Page 13 of Callum

She will never choose you, though.

“Dodge finally realized he was saying too much.”

I begin to clean the cut on Rosalind’s leg, cutting away the sewing thread more violently than is strictly necessary. She won’t feel any of it anyway. “How?”

“He found out she was telling someone everything he said, so he started feeding her bullshit info.”

There’s no way that was his idea. Dodge Roman has one setting: brute force. One of his siblings must have warned him that wasn’t the answer this time. My money would be on Ford, but everyone knows the Roman Brothers ignore their sister so entirely that she might as well not exist. It’s a shame because she’s by far the most ruthless and cunning of the Romans.

Knowing Dodge, he still went with his instinct despite being told otherwise. “He tried to kill her anyway.”

“He was unsuccessful,” Lachlan laughs, the sound bouncing around the otherwise silent house. “She got away from him easily enough, but it didn’t matter. Dodge called the GiGi’s to his Table, and Ginetta folded. She demanded that Rosie tell her what Dodge knew for a fact and what was speculation. Then Ginetta set her dog on your girl.”

I can’t help but chuckle at the annoyance in Lachlan’s voice when he mentions Ginetta’s second-in-command, Kyler—the Silent Killer. I had already guessed this was her handiwork, so the news isn’t surprising. “Why did she mark Rosalind as a traitor? It sounds like she did exactly what the GiGi’s told her to do.”

Lachlan huffs, and I know we’ve finally gotten to the root of the problem. “Ginetta denied that Rosie was Trapping for them.”

It doesn’t take a genius to imagine why she would do that. Telling Dodge that Rosalind is one bad seed within the GiGi Organization is a hell of a lot easier to deal with than the war he would bring to her doorstep if he knew the truth. “She said Rosalind was Trapping for the MacAlisters.”

“Like a goddamn coward.” Lachlan leans forward, watching as I begin to pull the needle through Rosalind’s sterilized skin. She’ll be damn lucky if she doesn’t lose this leg to an infection.
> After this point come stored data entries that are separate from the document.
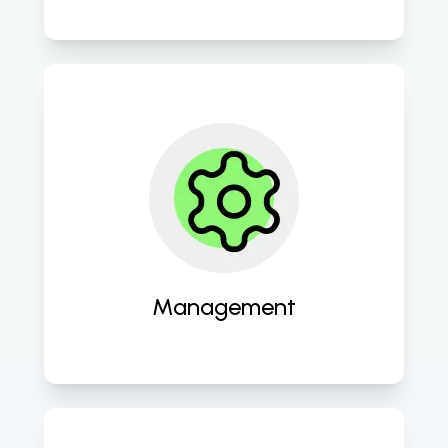
Providing comprehensive cloud 
management services to ensure 
seamless operation and 
performance optimization. 
Management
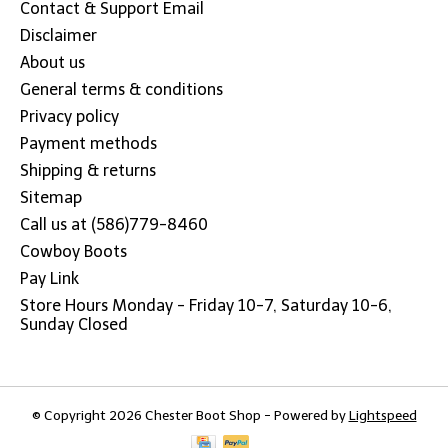
Contact & Support Email
Disclaimer
About us
General terms & conditions
Privacy policy
Payment methods
Shipping & returns
Sitemap
Call us at (586)779-8460
Cowboy Boots
Pay Link
Store Hours Monday - Friday 10-7, Saturday 10-6,
Sunday Closed
© Copyright 2026 Chester Boot Shop - Powered by
Lightspeed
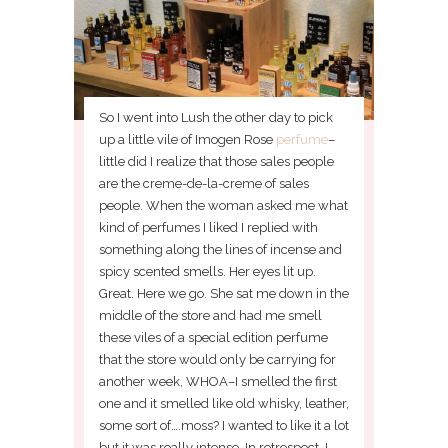
So I went into Lush the other day to pick
up a little vile of Imogen Rose
perfume
–
little did I realize that those sales people
are the creme-de-la-creme of sales
people. When the woman asked me what
kind of perfumes I liked I replied with
something along the lines of incense and
spicy scented smells. Her eyes lit up.
Great. Here we go. She sat me down in the
middle of the store and had me smell
these viles of a special edition perfume
that the store would only be carrying for
another week, WHOA–I smelled the first
one and it smelled like old whisky, leather,
some sort of….moss? I wanted to like it a lot
but it was really intense. In retrospect, I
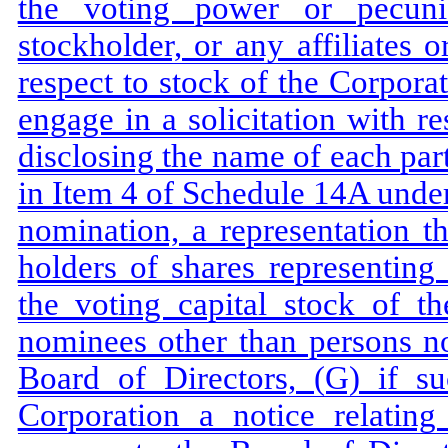
the voting power or pecuni
stockholder, or any affiliates 
respect to stock of the Corporat
engage in a solicitation with re
disclosing the name of each part
in Item 4 of Schedule 14A under
nomination, a representation th
holders of shares representing
the voting capital stock of th
nominees other than persons no
Board of Directors, (G) if su
Corporation a notice relatin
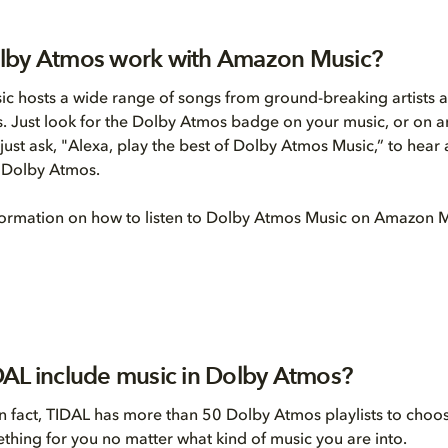
lby Atmos work with Amazon Music?
 hosts a wide range of songs from ground-breaking artists al
. Just look for the Dolby Atmos badge on your music, or on
just ask, "Alexa, play the best of Dolby Atmos Music,” to hear 
n Dolby Atmos.
formation on how to listen to Dolby Atmos Music on Amazon 
AL include music in Dolby Atmos?
In fact, TIDAL has more than 50 Dolby Atmos playlists to choo
ething for you no matter what kind of music you are into.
“It surprises me that Ginetta would have enough foresight to blame someone else. She must have planned to use us as a scapegoat the entire time.” I listen for Lachlan’s dissent, but it doesn’t come. He agrees that Ginetta was planning this, which means we need to assume that Ginetta is planning other things as well. “Do you think that’s the whole truth?”

It’s the closest I can bring myself to asking him about the baby. I’m not sure what stops me, but the words simply won’t come. Every time I try to get the question out of my mouth, it morphs in my mind into a “What if”. What if the baby was intentional? What if she found someone she loved more than me and gave him what she always told me wasn’t hers to give? What if the baby was an accident? What if she gave the baby away?

What if the baby is mine?

“I’m not sure,” Lachlan quietly admits, standing just outside my periphery as I bend closer to Rosalind’s leg. “But something scared Rosie enough to have her looking for a way out of the Underworld.”

My hand stills against Rosalind’s shin, the needle poised above the deepest part of the laceration. “What?”

“What?” Lachlan repeats my question back to me, obviously not understanding what caused my confusion. He shifts the black bag off the table, letting it thump loudly on the ground beside his feet.

I do my best to keep my tone even, but I know Lachlan can sense the change in my demeanor. “Rosalind asked to leave the Underworld?”

The meaning behind the question clicks in his mind, and he sighs deeply, the air pulling from the very base of his lungs. “I don’t think she would leave for any reason other than to save her own life.”

Or to save someone else’s.

Is her baby in trouble?

“You need to take this to Grant.” Lachlan switches topics as he drops into the chair next to me. He waits until I tie off the next suture in Rosalind’s leg before flopping his arm onto the table, quickly cleaning out the cut running the length of his forearm. It’s much smaller than Rosalind’s, an even slice through the muscle.

“What exactly is ‘this’?”

Lachlan rolls his eyes, waving a hand toward Rosalind’s body. “Her. The GiGi’s. All of it.”

“Well, in that case, ‘this’ is MacAlister Business.”

“And?”

I don’t say anything until I’ve tied off the last suture in Rosalind’s leg. Quickly, I sanitize my hands before picking up the second needle from the bag of supplies. “I’m not getting involved in MacAlister Business.”

A muscle in Lachlan’s jaw ticks, his patience reaching the end of its tether. “Why not?”

“You know why not,” I huff, pulling the first stitch through his arm. Lachlan doesn’t need anything to numb him; he’s been in control of his pain for as long as I can remember. “I’m not a MacAlister.”

“Yes, you fucking are,” he snaps, his light eyes flashing when I look up at him again. “You’re just too goddamn stubborn to see that we need you.”